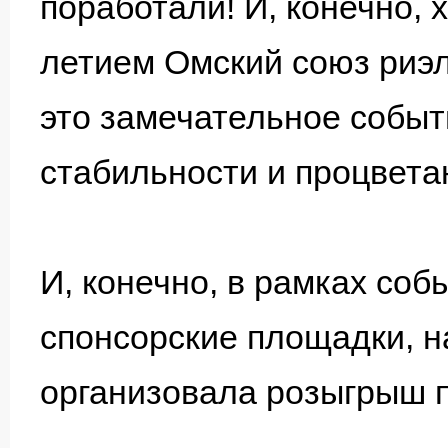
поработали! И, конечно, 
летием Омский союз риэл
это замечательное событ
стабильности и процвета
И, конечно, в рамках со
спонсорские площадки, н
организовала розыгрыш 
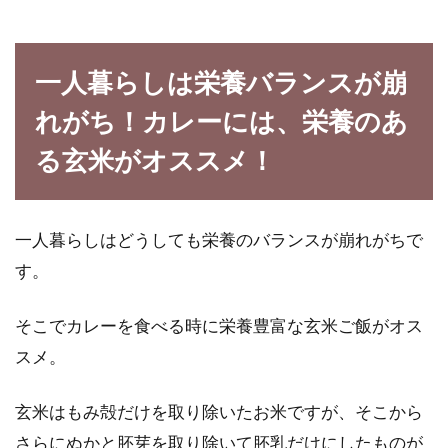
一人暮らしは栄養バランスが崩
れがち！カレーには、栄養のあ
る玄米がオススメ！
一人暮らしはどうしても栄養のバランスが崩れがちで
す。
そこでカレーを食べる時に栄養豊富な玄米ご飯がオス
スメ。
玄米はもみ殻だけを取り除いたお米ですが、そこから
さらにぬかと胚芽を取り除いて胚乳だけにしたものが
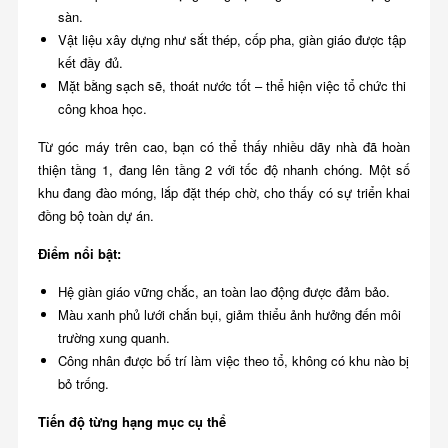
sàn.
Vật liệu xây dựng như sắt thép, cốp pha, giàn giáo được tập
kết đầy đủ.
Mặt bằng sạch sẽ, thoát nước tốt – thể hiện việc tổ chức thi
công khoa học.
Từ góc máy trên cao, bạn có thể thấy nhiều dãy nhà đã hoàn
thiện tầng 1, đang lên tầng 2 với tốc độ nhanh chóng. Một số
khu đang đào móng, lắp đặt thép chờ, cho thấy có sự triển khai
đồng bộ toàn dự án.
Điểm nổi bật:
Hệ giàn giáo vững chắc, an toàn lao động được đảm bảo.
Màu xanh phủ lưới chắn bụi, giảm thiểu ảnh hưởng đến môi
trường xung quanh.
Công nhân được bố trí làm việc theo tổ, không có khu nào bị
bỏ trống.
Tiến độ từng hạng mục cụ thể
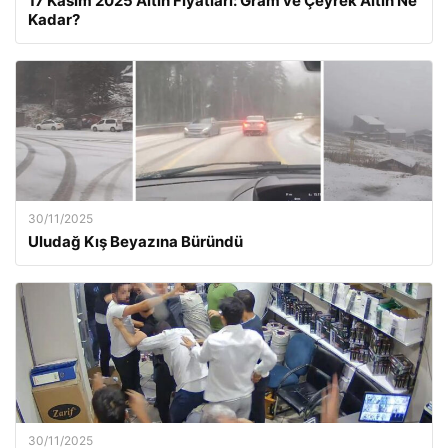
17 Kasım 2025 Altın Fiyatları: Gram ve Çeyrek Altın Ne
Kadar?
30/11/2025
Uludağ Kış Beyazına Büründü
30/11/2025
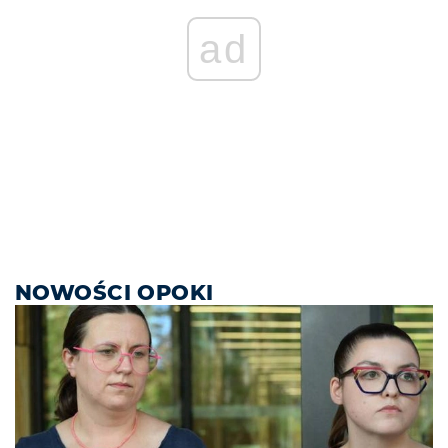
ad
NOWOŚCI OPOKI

_ _ _ _

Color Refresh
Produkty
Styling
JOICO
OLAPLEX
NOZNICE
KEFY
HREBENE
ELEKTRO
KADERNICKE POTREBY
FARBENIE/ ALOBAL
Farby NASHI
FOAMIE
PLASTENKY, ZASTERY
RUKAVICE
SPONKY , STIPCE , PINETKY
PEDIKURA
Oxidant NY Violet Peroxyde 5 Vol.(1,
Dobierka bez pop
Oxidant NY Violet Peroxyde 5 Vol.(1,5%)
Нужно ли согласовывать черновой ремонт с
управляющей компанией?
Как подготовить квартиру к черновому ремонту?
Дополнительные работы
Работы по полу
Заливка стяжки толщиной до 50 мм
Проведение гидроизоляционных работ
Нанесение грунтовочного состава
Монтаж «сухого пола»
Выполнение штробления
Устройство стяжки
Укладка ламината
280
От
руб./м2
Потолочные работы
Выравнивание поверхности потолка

_ _ _ _

| WHAT TO WORK ON |
From the entries above, return each line with the word "giáo" in it.

| RESPONSE TO THE EXERCISE |
Vật liệu xây dựng như sắt thép, cốp pha, giàn giáo được tập
Hệ giàn giáo vững chắc, an toàn lao động được đảm bảo.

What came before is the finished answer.